Ablösefrei nach Hannover

Während im Fall Meyer eventuelle Wechselabsichten vorerst rein spekulativ sind, verdichten sich die Anzeichen, dass sich Sebastian Stolze nach dieser Saison ablösefrei zum Zweitliga-Konkurrenten Hannover 96 verabschieden wird, bis hin zur Gewissheit. Das Portal „Sportbuzzer“ meldet, der 26-Jährige stehe bei den Niedersachsen unmittelbar vor der Unterschrift unter einen Dreijahresvertrag. Der SSV Jahn wollte indes den Abgang noch nicht offiziell bestätigen.
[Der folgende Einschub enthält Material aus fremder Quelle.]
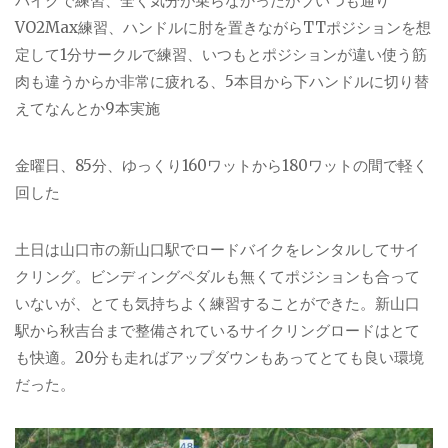
バイクで練習、全く気分が乗らなかったがブいつも通り
VO2Max練習、ハンドルに肘を置きながらTTポジションを想
定して1分サークルで練習、いつもとポジションが違い使う筋
肉も違うからか非常に疲れる、5本目から下ハンドルに切り替
えてなんとか9本実施
金曜日、85分、ゆっくり160ワットから180ワットの間で軽く
回した
土日は山口市の新山口駅でロードバイクをレンタルしてサイ
クリング。ビンディングペダルも無くてポジションも合って
いないが、とても気持ちよく練習することができた。新山口
駅から秋吉台まで整備されているサイクリングロードはとて
も快適。20分も走ればアップダウンもあってとても良い環境
だった。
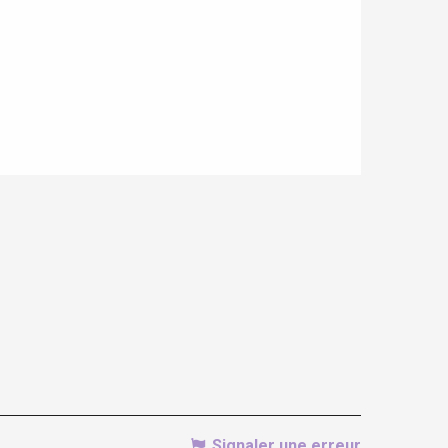
Signaler une erreur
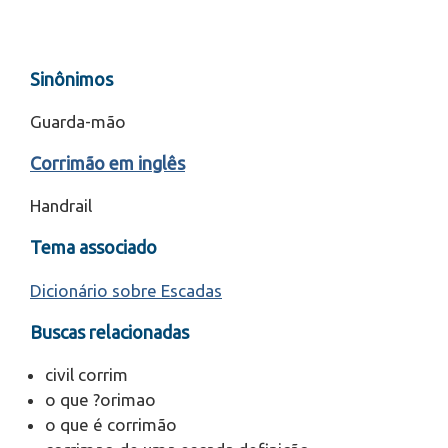
Sinônimos
Guarda-mão
Corrimão em inglês
Handrail
Tema associado
Dicionário sobre Escadas
Buscas relacionadas
civil corrim
o que ?orimao
o que é corrimão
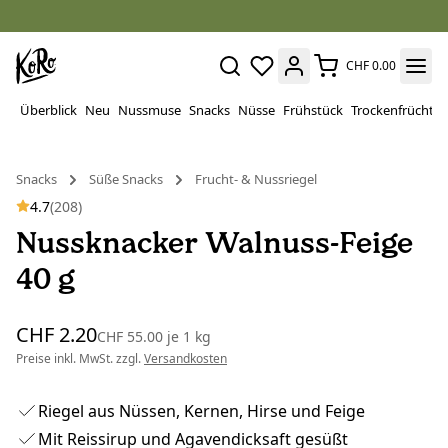
CHF 0.00
Überblick
Neu
Nussmuse
Snacks
Nüsse
Frühstück
Trockenfrüchte
Snacks
Süße Snacks
Frucht- & Nussriegel
4.7
(208)
Nussknacker Walnuss-Feige
40 g
CHF 2.20
CHF 55.00
je
1 kg
Preise inkl. MwSt. zzgl.
Versandkosten
Riegel aus Nüssen, Kernen, Hirse und Feige
Mit Reissirup und Agavendicksaft gesüßt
Stolze ringt unterdessen nach seinem Bänderriss im Sprunggelenk ebenso wie Offensivkollege Jann George (Muskelfaserriss) im Training um den Anschluss. Ein Einsatz der beiden in Bochum kommt wohl zu früh. Selimbegovic hofft allerdings, in den folgenden Auswärtsspielen am Donnerstag in Kiel sowie am Sonntag in Sandhausen wieder auf den einen oder anderen angeschlagenen Akteur zurückgreifen zu können. Selbst ein mögliches Comeback Nachreiners im Saisonendspurt schließt der Coach nicht kategorisch aus. Jan-Niklas Beste hat derweil seine Rotsperre abgesessen und steht Selimbegovic wieder zur Verfügung.
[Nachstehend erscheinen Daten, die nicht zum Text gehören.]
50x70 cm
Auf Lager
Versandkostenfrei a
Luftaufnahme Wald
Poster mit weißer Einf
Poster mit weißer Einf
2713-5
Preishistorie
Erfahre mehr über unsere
„Ich bin auf jeden Fall ein sehr ehrgeiziger Mensch.“Alexander Meyer

Alexander Meyer wird auch in Bochum mit der ihm eigenen Entschlossenheit ans Werk gehen. Seine Selbstcharakterisierung lautet so: „Ich bin auf jeden Fall ein sehr ehrgeiziger Mensch. Das gilt nicht nur für den Fußball. Wenn ich mit meinen Eltern zu Hause bei einem Brettspiel sitze, wird es auch gerne mal ein bisschen laut oder es fliegen vielleicht auch ein paar Figuren rum, weil ich so ungern verliere“, berichtet er schmunzelnd. „Es entspricht meinem Naturell, dass ich jedes Mal gewinnen will, sogar bei Trainingsspielen“, sagt er. Und allemal, wenn es im Duell mit dem Tabellenführer um Punkte im Abstiegskampf geht.